# 9 week old puppy and "gay tail"



## americanmuscle (Aug 10, 2013)

Does anyone have pics of adult pits with "Gay tails"? I'm just wondering what he will look like when he's full grown. Does he have a gay tail? Is there a way to correct or help it?


----------



## americanmuscle (Aug 10, 2013)

Heres another pic..


----------



## ::::COACH:::: (Apr 4, 2012)

It does look gay....you can't correct it as it is a structural thing...but maybe he won't always hold it up as he matures??

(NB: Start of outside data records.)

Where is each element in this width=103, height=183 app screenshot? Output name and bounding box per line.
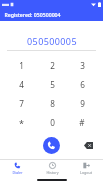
button[interactable]: # <box>67 113 97 132</box>
staticText: 050500005 <box>27 35 77 47</box>
button[interactable]: 2 <box>37 55 67 75</box>
button[interactable]: Backspace <box>81 138 95 152</box>
staticText: Dialer <box>12 170 23 175</box>
button[interactable]: Call <box>43 137 60 154</box>
staticText: History <box>46 170 59 175</box>
staticText: 6 <box>80 79 85 90</box>
button[interactable]: Registered: 050500004 <box>0 8 103 21</box>
staticText: 3 <box>80 60 85 71</box>
staticText: Registered: 050500004 <box>4 11 61 18</box>
staticText: 5 <box>50 79 55 90</box>
staticText: 4 <box>19 79 24 90</box>
staticText: 1 <box>19 60 24 71</box>
button[interactable]: 6 <box>67 75 97 94</box>
button[interactable]: 8 <box>37 94 67 113</box>
button[interactable]: 4 <box>6 75 37 94</box>
button[interactable]: History <box>35 160 69 176</box>
staticText: * <box>19 117 24 129</box>
button[interactable]: 3 <box>67 55 97 75</box>
staticText: # <box>79 117 85 128</box>
button[interactable]: 7 <box>6 94 37 113</box>
staticText: 8 <box>50 98 55 109</box>
button[interactable]: 0 <box>37 113 67 132</box>
staticText: 2 <box>50 60 55 71</box>
button[interactable]: 1 <box>6 55 37 75</box>
staticText: Logout <box>80 170 92 175</box>
staticText: 7 <box>19 98 24 109</box>
button[interactable]: 5 <box>37 75 67 94</box>
button[interactable]: Dialer <box>0 160 35 176</box>
staticText: 0 <box>50 117 55 128</box>
staticText: 9 <box>80 98 85 109</box>
button[interactable]: * <box>6 113 37 132</box>
button[interactable]: Logout <box>69 160 103 176</box>
button[interactable]: 9 <box>67 94 97 113</box>
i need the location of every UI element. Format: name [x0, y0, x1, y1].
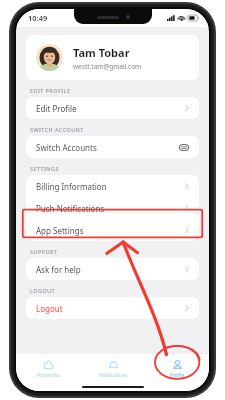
button[interactable]: Edit Profile	[26, 97, 199, 119]
staticText: Billing Information	[36, 181, 185, 192]
button[interactable]: Push Notifications	[26, 197, 199, 219]
other: Profile photo	[36, 44, 63, 71]
button[interactable]: Notifications	[81, 354, 145, 382]
staticText: 10:49	[28, 13, 48, 23]
staticText: SETTINGS	[30, 165, 59, 172]
staticText: Properties	[37, 372, 60, 378]
button[interactable]: Billing Information	[26, 175, 199, 197]
button[interactable]: Profile	[145, 354, 209, 382]
staticText: EDIT PROFILE	[30, 87, 71, 94]
button[interactable]: App Settings	[26, 219, 199, 241]
staticText: Profile	[170, 372, 184, 378]
staticText: Logout	[36, 303, 185, 314]
staticText: Edit Profile	[36, 103, 185, 114]
button[interactable]: Switch Accounts	[26, 136, 199, 158]
staticText: Tam Tobar	[73, 45, 130, 60]
staticText: Switch Accounts	[36, 142, 179, 153]
staticText: LOGOUT	[30, 287, 55, 294]
button[interactable]: Properties	[16, 354, 81, 382]
button[interactable]: Profile photo	[26, 35, 199, 80]
button[interactable]: Ask for help	[26, 258, 199, 280]
staticText: Push Notifications	[36, 203, 185, 214]
button[interactable]: Logout	[26, 297, 199, 319]
staticText: App Settings	[36, 225, 185, 236]
staticText: westt.tam@gmail.com	[73, 62, 142, 71]
staticText: Ask for help	[36, 264, 185, 275]
staticText: SWITCH ACCOUNT	[30, 126, 84, 133]
staticText: Notifications	[99, 372, 127, 378]
staticText: SUPPORT	[30, 248, 58, 255]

Here is an adult dog I found online with a gay tail...


----------



## americanmuscle (Aug 10, 2013)

It there a possible way to tape it loosely to train it to be straight? Kind of like cropping a doberman or great dane's ears?


----------



## ::::COACH:::: (Apr 4, 2012)

I've never heard of there being a way to tape or correct it. Your pup is cute, I'd just leave it alone


----------



## ames (Jun 6, 2010)

::::COACH:::: said:


> I've never heard of there being a way to tape or correct it. Your pup is cute, I'd just leave it alone


Agreed, I would leave it alone too.

It might relax a bit we they grow. Are you planning on showing your dog is that the concern?


----------